По четыре симфонии у романтика поколения Листа - Роберта Шумана (1810-1856) и позднего романтика Иоганнеса Брамса (1833-1897). По пять (и по три оперы) - у французского романтика-симфониста Гектора Берлиоза (1803-1869) и немецкого позднего пос­ледователя классицизма Феликса Мендельсона-Бартольди (1809-1847) И ни одной симфонии не оставил Фридерик Шопен (1810-1849)/ реализовавший, правда, свой романтический симфонизм в двух фор­тепианных концертах и трех сонатах.

В русской музыке конца XVIII-XIX веков симфоний - считанное количество (что, впрочем, связано с особенностями развития отечес­твенной композиции, см. след. раздел лекции). Все крупные мастера XVIII - начала XIX века (В.А.Пашкевич, 1742-1797; И.Е.Хандошкин, 1747-1804; Е.И.Фомин, 1761-1800; М.С.Березовский, 1745-1777; Д.С.Бортнянский, 1751-1825) писали хоровые духовные концерты, оперы и инструмен­тальные вариации на народные мелодии.

Популярный композитор предглинкинского времени А.Н.Верстовский (1799-1862) написал 36 опер и ни одной симфонии. И сам великий М.И.Глинка (1804-1857) оставил только две симфонии, и обе неокон­ченные

Потом дело пошло несколько более споро: у плодовитого по русским масштабам А.Г.Рубинштейна (1829-1894) наряду с 10 операми, балетом, ораториями - 6 симфоний. Великий А.П.Бородин (1833-1887), не завершивший свое главное создание - оперу «Князь Игорь», тем не менее написал 2 симфонии. Столько же оставил и главный идеолог русской национальной композиторской школы М.А.Балакирев (1836-1910) и ее главный профессионал - Н А.Римский-Корсаков (1836-1908). Поздний продолжатель традиций Н.А Римского-Корсакова А.К.Глазунов (1865-1936) подошел к роковой «западной» симфонической цифре: 8 симфоний и Девятая незавершенная.

Русские композиторы, искавшие иной («не-балакиревский») путь, превратили симфонию в один из главных жанров своего творчества. П.И.Чайковский (1840-1893) оставил 6; С.И.Танеев (1896-1915) - 4; А.Н.Скрябин (1871-1915) -3 и С С.Прокофьев (1896-1953) -7 симфоний.

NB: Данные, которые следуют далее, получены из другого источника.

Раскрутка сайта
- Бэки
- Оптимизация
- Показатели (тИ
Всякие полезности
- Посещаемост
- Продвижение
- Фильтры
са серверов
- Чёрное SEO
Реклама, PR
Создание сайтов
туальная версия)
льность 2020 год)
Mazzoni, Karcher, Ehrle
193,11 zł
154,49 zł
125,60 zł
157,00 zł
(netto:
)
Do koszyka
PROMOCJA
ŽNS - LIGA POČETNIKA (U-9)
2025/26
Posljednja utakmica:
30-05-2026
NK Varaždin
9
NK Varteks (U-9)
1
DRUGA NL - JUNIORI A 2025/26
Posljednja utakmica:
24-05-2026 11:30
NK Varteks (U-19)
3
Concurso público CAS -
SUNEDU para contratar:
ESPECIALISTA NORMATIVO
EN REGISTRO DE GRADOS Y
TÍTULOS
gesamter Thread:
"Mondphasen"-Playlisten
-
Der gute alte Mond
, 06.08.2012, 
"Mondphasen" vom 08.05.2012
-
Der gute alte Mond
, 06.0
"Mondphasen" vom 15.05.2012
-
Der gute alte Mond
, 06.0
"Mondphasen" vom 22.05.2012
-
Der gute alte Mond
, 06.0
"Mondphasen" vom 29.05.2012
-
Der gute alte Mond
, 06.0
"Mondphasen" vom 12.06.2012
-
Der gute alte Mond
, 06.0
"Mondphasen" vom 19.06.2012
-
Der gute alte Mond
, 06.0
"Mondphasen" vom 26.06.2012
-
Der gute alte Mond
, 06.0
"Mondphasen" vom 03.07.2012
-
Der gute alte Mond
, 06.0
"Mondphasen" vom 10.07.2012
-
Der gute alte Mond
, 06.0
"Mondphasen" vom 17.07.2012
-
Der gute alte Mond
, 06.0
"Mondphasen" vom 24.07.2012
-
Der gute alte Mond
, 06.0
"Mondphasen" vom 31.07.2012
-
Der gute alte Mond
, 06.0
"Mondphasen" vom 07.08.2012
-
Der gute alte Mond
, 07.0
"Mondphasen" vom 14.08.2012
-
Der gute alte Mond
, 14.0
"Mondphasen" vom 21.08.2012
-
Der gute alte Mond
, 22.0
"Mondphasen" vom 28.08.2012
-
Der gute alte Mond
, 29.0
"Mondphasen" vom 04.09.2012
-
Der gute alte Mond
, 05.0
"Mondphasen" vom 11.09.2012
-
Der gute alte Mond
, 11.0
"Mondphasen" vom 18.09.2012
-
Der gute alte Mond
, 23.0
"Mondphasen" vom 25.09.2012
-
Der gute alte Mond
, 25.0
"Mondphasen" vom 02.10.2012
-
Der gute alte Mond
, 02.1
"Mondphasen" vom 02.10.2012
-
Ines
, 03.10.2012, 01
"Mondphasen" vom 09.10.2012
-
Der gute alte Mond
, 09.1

В XX веке симфония делается едва ли не ключевым жанром отечественной музыки: Н.Я.Мясковский -27 симфоний (почти «моцар­товское», во всяком случае - рекордное для послебетховенского времени число): Д.Д.Шостакович - 15 Этот статистический взлет, как и предшествующая «скупая» отчетность, проливает свет на саму симфо­нию как музыкальный принцип

В XIX веке симфоний писали сравнительно мало не только вследст­вие непосильной концепционной «тяжести» жанра, но и потому, что утвержденный в классических сонатно-симфонических формах тип философски-многозначного динамического процесса захватил в свой горизонт другие жанры: оперу (у Вагнера), свободные по жанру сочинения для оркестра (симфонические поэмы Ф.Листа) и для форте­пиано («Симфонические этюды» Шумана). В России редко обращались

к симфонии еще и постольку, поскольку тип идейно-ангажированной музыки, озвучивающей энергетику борьбы и преодоления, не слишком волновал дворян М.И.Глинку или H.A.Римского-Корсакова. Рост инте­реса к симфонии в России связан с выдвижением типа композитора-интеллигента и разночинца, для которого все проблематично, в том числе и собственная его личная и художественная судьба.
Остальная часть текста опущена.